Grassley spokesman Taylor Foy said in an email to BuzzFeed News that Grassley conveyed his concerns to the White House about Talley and Mateer "at the staff level." He did not provide details about when those communications took place, who was involved, or what exactly Grassley said.
"Chairman Grassley has been concerned about statements made by nominees Mateer and Talley, and he’s conveyed those concerns to the White House. Revelations of Talley’s statements surfaced only after he was reported out of the Judiciary Committee. Mateer’s nomination paperwork has not yet been received by the Committee, and no further action is scheduled," Foy wrote.
Talley's critics also pointed to his minimal courtroom experience and the fact that he did not include in a section of his questionnaire that asked about potential conflicts of interest that his wife, Ann Donaldson, is chief of staff to White House Counsel Don McGahn.
Democrats and civil rights and liberal advocacy groups have objected to many of Trump's nominees, but have had no success so far in stopping any of them from being confirmed. Judicial confirmations have been a bright spot for the Trump administration and Senate Republicans this year, with McConnell vowing to move nominees through the Senate as quickly as possible and Grassley taking steps to head off Democratic opposition at the committee level.
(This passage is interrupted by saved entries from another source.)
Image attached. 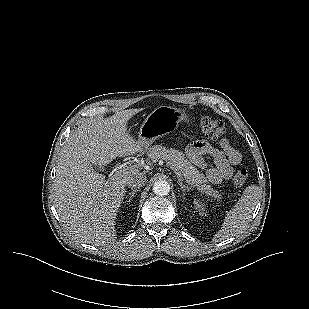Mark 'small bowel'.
Returning <instances> with one entry per match:
<instances>
[{"mask_svg":"<svg viewBox=\"0 0 309 309\" xmlns=\"http://www.w3.org/2000/svg\"><path fill=\"white\" fill-rule=\"evenodd\" d=\"M219 146L218 149L207 142L196 141L187 149L188 154L194 160L203 154H208L213 158L215 166L206 169L207 177L213 184H219L223 180L231 178L233 166L240 164L242 160L240 151L234 148L227 139H222Z\"/></svg>","mask_w":309,"mask_h":309,"instance_id":"obj_1","label":"small bowel"}]
</instances>
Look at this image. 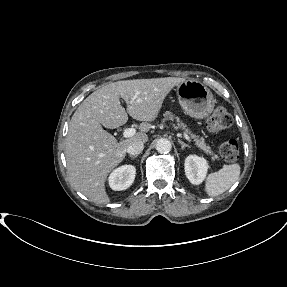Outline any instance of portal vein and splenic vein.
I'll use <instances>...</instances> for the list:
<instances>
[{"mask_svg": "<svg viewBox=\"0 0 287 287\" xmlns=\"http://www.w3.org/2000/svg\"><path fill=\"white\" fill-rule=\"evenodd\" d=\"M135 133H136V130L134 128H127L123 131V137L129 138V137L134 136ZM184 138L189 142L191 141L190 137L186 133H184Z\"/></svg>", "mask_w": 287, "mask_h": 287, "instance_id": "1", "label": "portal vein and splenic vein"}]
</instances>
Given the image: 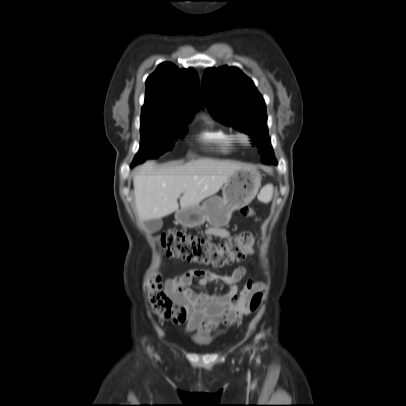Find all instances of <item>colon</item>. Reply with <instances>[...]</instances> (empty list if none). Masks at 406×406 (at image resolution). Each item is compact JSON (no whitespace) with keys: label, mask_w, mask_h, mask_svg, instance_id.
Segmentation results:
<instances>
[{"label":"colon","mask_w":406,"mask_h":406,"mask_svg":"<svg viewBox=\"0 0 406 406\" xmlns=\"http://www.w3.org/2000/svg\"><path fill=\"white\" fill-rule=\"evenodd\" d=\"M241 212L245 217H257L256 211L248 206L243 207ZM158 242L168 259L224 267L249 257L253 253L254 237L244 232L228 238L222 244H214L195 234L166 231L158 236ZM147 291L155 312L162 316L168 315L171 303L166 298L158 274L149 277ZM261 303L262 295L260 293L253 295L249 304L250 310L257 311Z\"/></svg>","instance_id":"1"}]
</instances>
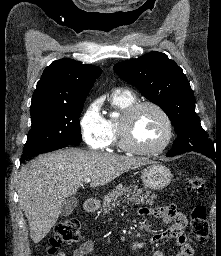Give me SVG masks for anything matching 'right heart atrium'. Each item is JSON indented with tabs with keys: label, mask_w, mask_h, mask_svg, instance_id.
Masks as SVG:
<instances>
[{
	"label": "right heart atrium",
	"mask_w": 221,
	"mask_h": 256,
	"mask_svg": "<svg viewBox=\"0 0 221 256\" xmlns=\"http://www.w3.org/2000/svg\"><path fill=\"white\" fill-rule=\"evenodd\" d=\"M79 127L84 142L92 149L103 150L109 146L107 120L96 101L91 102L82 112Z\"/></svg>",
	"instance_id": "d8ad5b80"
}]
</instances>
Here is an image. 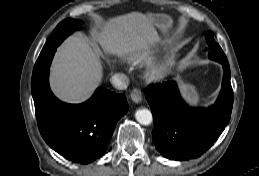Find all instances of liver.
<instances>
[{
	"mask_svg": "<svg viewBox=\"0 0 259 176\" xmlns=\"http://www.w3.org/2000/svg\"><path fill=\"white\" fill-rule=\"evenodd\" d=\"M94 40L106 54L124 57L147 53L158 42L153 22L139 12L111 18L93 32ZM103 76L99 47L83 36H71L57 49L51 67L54 94L69 103L87 100Z\"/></svg>",
	"mask_w": 259,
	"mask_h": 176,
	"instance_id": "6515ba94",
	"label": "liver"
}]
</instances>
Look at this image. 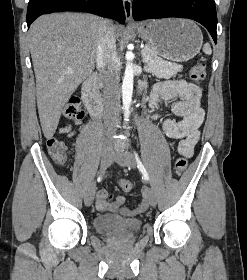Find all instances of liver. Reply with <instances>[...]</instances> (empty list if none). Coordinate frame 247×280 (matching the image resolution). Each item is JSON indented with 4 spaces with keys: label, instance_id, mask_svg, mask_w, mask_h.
Segmentation results:
<instances>
[{
    "label": "liver",
    "instance_id": "1",
    "mask_svg": "<svg viewBox=\"0 0 247 280\" xmlns=\"http://www.w3.org/2000/svg\"><path fill=\"white\" fill-rule=\"evenodd\" d=\"M100 21L90 14L53 13L30 26L37 107L47 139L53 137L65 103L95 68ZM114 28L119 37L122 27Z\"/></svg>",
    "mask_w": 247,
    "mask_h": 280
}]
</instances>
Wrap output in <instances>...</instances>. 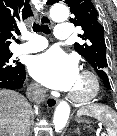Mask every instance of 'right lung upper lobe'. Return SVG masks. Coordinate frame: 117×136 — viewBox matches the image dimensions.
<instances>
[{
  "label": "right lung upper lobe",
  "mask_w": 117,
  "mask_h": 136,
  "mask_svg": "<svg viewBox=\"0 0 117 136\" xmlns=\"http://www.w3.org/2000/svg\"><path fill=\"white\" fill-rule=\"evenodd\" d=\"M30 16L29 0H0V53L10 52V40L20 35L19 23Z\"/></svg>",
  "instance_id": "obj_1"
}]
</instances>
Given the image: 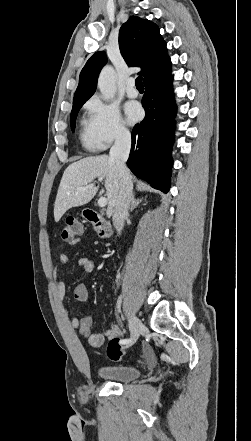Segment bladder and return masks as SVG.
Wrapping results in <instances>:
<instances>
[{
  "label": "bladder",
  "mask_w": 251,
  "mask_h": 441,
  "mask_svg": "<svg viewBox=\"0 0 251 441\" xmlns=\"http://www.w3.org/2000/svg\"><path fill=\"white\" fill-rule=\"evenodd\" d=\"M100 378L113 382H130L137 379L141 372L132 366H102L97 369Z\"/></svg>",
  "instance_id": "bladder-1"
}]
</instances>
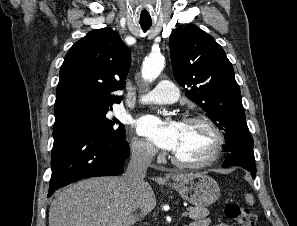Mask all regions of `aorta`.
Instances as JSON below:
<instances>
[{
    "label": "aorta",
    "instance_id": "obj_1",
    "mask_svg": "<svg viewBox=\"0 0 297 226\" xmlns=\"http://www.w3.org/2000/svg\"><path fill=\"white\" fill-rule=\"evenodd\" d=\"M165 59L162 55H150L148 56L142 66V77L145 80L153 81L155 80L161 73L164 68Z\"/></svg>",
    "mask_w": 297,
    "mask_h": 226
}]
</instances>
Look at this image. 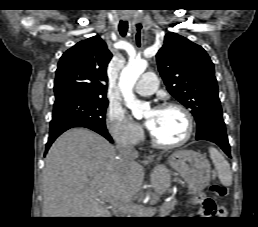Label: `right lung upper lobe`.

Asked about Grassley's communications to the White House and the status of a full Senate vote on Talley, a spokesman for McConnell said in a email, "I do not have any scheduling announcements or guidance on any nominees right now."
The Senate is preparing to vote this week on three federal appeals court nominees.
Updated with information from the White House about Mateer's nomination status.
Updated with information from the White House about Talley's nomination status.
Updated with information about Brett Talley's offer to withdraw his nomination.
Update with clarification from a spokesman for Sen. Chuck Grassley about what the senator told a reporter about his communications to the White House.